Salvator noted that the high-end Blackwell Ultra is a market-leading platform purpose-built to run state-of-the-art AI models and applications.
He added that the Nvidia Rubin platform will extend the company’s market leadership and enable the next generation of MoEs to power a new class of applications to take AI innovation even further.
Salvator explained that the Vera Rubin is built to address the growing demand in compute created by the continuing growth in model size and reasoning token generation from leading models such as MoE.
“Blackwell and Rubin can serve the same models, but the difference is the performance, efficiency and token cost,” he said.
According to Nvidia’s early testing results, compared to Blackwell, Rubin can train large MoE models in a quarter the number of GPUs, inference token generation with 10X more throughput per watt, and inference at 1/10th the cost per token.
“Better token throughput performance and efficiency, means newer models can be built with more reasoning capability and faster agent-to-agent interaction, creating better intelligence at lower cost,” Salvator said.
What it all means for enterprise AI builders
For enterprises deploying AI infrastructure today, current investments in Blackwell remain sound despite Vera Rubin’s arrival later this year.
Organizations with existing Blackwell deployments can immediately capture the 2.8x inference improvement and 1.4x training boost by updating to the latest TensorRT-LLM versions — delivering real cost savings without capital expenditure.

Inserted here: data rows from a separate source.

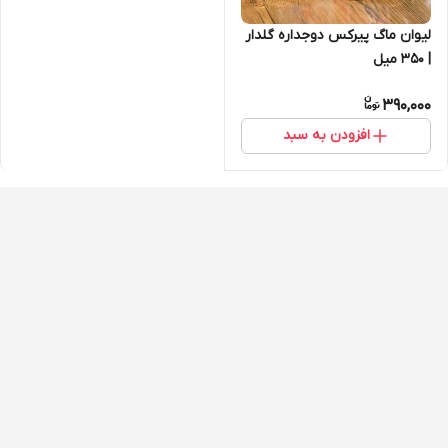
لیوان ماگ پیرکس دوجداره گلدار
| 350 میل
390,000
افزودن به سبد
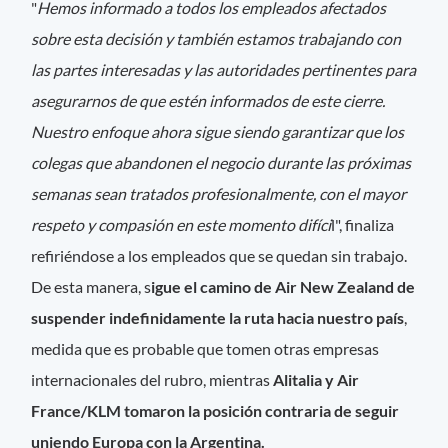
"
Hemos informado a todos los empleados afectados
sobre esta decisión y también estamos trabajando con
las partes interesadas y las autoridades pertinentes para
asegurarnos de que estén informados de este cierre.
Nuestro enfoque ahora sigue siendo garantizar que los
colegas que abandonen el negocio durante las próximas
semanas sean tratados profesionalmente, con el mayor
respeto y compasión en este momento difíci
l", finaliza
refiriéndose a los empleados que se quedan sin trabajo.
De esta manera, s
igue el camino de Air New Zealand de
suspender indefinidamente la ruta hacia nuestro país
,
medida que es probable que tomen otras empresas
internacionales del rubro, mientras
Alitalia y Air
France/KLM tomaron la posición contraria de seguir
uniendo Europa con la Argentina.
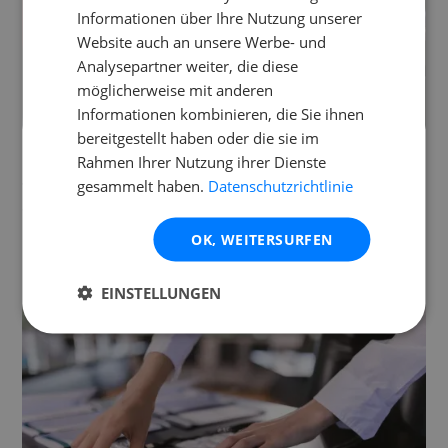
Informationen über Ihre Nutzung unserer
Website auch an unsere Werbe- und
Analysepartner weiter, die diese
möglicherweise mit anderen
Informationen kombinieren, die Sie ihnen
bereitgestellt haben oder die sie im
5. August 2026
Know-How
Rahmen Ihrer Nutzung ihrer Dienste
Sponsoring finden für kleine Festivals & Raves
gesammelt haben.
Datenschutzrichtlinie
Sponsoren gewinnst du nicht über Reichweite, sondern über ko
nkrete Gegenleistungen: Sichtbarkeit vor Ort, Zugang zur Zielgr
OK, WEITERSURFEN
uppe und einen Nachweis danach. Wer das im Angebot beziffer
n kann, bekommt Zusagen. Hier stehen die Suche nach passend
en Partnern, der Aufbau des Angebots, die Ansprache und die E
EINSTELLUNGEN
rfolgsmessung.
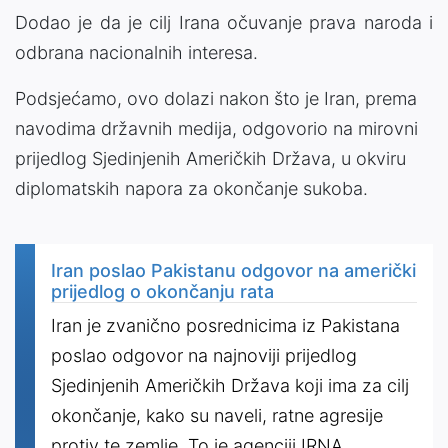
Dodao je da je cilj Irana očuvanje prava naroda i
odbrana nacionalnih interesa.
Podsjećamo, ovo dolazi nakon što je Iran, prema
navodima državnih medija, odgovorio na mirovni
prijedlog Sjedinjenih Američkih Država, u okviru
diplomatskih napora za okončanje sukoba.
Iran poslao Pakistanu odgovor na američki
prijedlog o okončanju rata
Iran je zvanično posrednicima iz Pakistana
poslao odgovor na najnoviji prijedlog
Sjedinjenih Američkih Država koji ima za cilj
okončanje, kako su naveli, ratne agresije
protiv te zemlje. To je agenciji IRNA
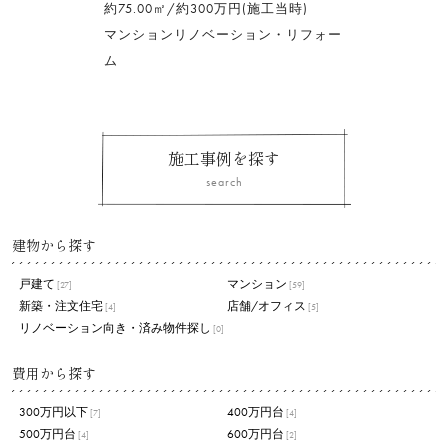
約75.00㎡/約300万円(施工当時)
マンションリノベーション・リフォー
ム
施工事例を探す
search
建物から探す
戸建て
マンション
[27]
[59]
新築・注文住宅
店舗/オフィス
[4]
[5]
リノベーション向き・済み物件探し
[0]
費用から探す
300万円以下
400万円台
[7]
[4]
500万円台
600万円台
[4]
[2]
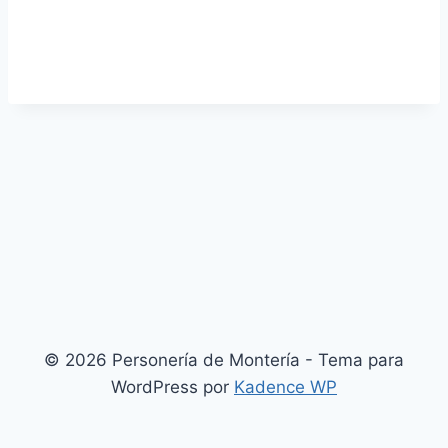
© 2026 Personería de Montería - Tema para
WordPress por
Kadence WP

For those planning new deployments in the first half of 2026, proceeding with Blackwell makes sense. Waiting six months means delaying AI initiatives and potentially falling behind competitors already deploying today.
However, enterprises planning large-scale infrastructure buildouts for late 2026 and beyond should factor Vera Rubin into their roadmaps. The 10x improvement in throughput per watt and 1/10th cost per token represent transformational economics for AI operations at scale.
The smart approach is phased deployment: Leverage Blackwell for immediate needs while architecting systems that can incorporate Vera Rubin when available. Nvidia’s continuous optimization model means this isn’t a binary choice; enterprises can maximize value from current deployments without sacrificing long-term competitiveness.